布団に入ってからも、興奮した精神と疲れきった肉体のせいでずっと夢現だった。


まだ暗い内、ふと物音がしたので様子を見に廊下に出ると、外にイノリが立っていた。

「イノリ?」

「あ、ヒロ。ごめん起こしちゃった?」

「大丈夫だけど。どうしたの?」

「うん、帰るから」

「え、もう?」

水平線が僅かに明るくなってきたかどうかという空模様だ。

「うん、買い出しとか、やることいっぱいあるし、ちょっと海にも寄りたいから」

「海に?」

「まぁね」

何となく、声に微かな拒絶を感じたので、話題を変える。

「イノリは、このまま民宿で働くの?」

「多分ね~。おじいちゃんの漁の方も手伝いたいけど。海女とかやろうかな」

ふとイノリが人魚になって海の中で自由に泳ぐ姿を想像してしまった。

「…似合うな」

「え?」

「あ、いや、ごめん引き留めて。じゃ、また」

「うん、またね!」


(声に出てた…)

最後に見せたイノリの爽やかな笑顔に毒気を抜かれ、その後はヨシマサに叩き起こされるまで熟睡した。


朝、コウキは変わりない様子で挨拶してきたが、自分が上手く応えられたかは自信がない。
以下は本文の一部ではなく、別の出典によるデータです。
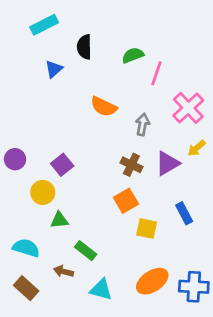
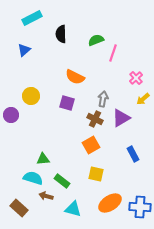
blue triangle: (54, 69) -> (24, 50), moved
pink cross: (188, 108) -> (136, 78), size x0.6
gray arrow: (143, 125) -> (103, 99), moved
yellow arrow: (197, 148) -> (143, 99), moved
purple square: (62, 165) -> (67, 103), moved, turned -35
yellow circle: (43, 192) -> (31, 96), moved
yellow square: (147, 228) -> (96, 174), moved
cyan semicircle: (26, 248) -> (33, 178), moved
朝食を終え広間を整えていると、縁側から呼ぶ声がした。見るとミユキが立っていた。

「あ、お、おはよう」

「おはよ…コウキ、迎えに来た」

「あ、多分もう来ると思うよ」

「そう」

少し黙った後、ミユキがまっすぐこちらを見た。島に来てから初めて目が合う。ややあって、彼女が口を開いた。

「何か、あった?」

「え」

見透かされたようで心臓が跳ねる。ミユキは視線を外さない。

「えっと…?」

どぎまぎしていると

「あれ、ミユキどしたの?」

コウキが顔を出した。

「迎えに来た」

「えー、何急に過保護」

「お母さんが心配してる」

「…ん、わかった。すぐ行く」

コウキはそう言って本当に慌ただしく帰って行った。自分の気持ちの整理がまだできていなかったので、どこか安堵してしまった。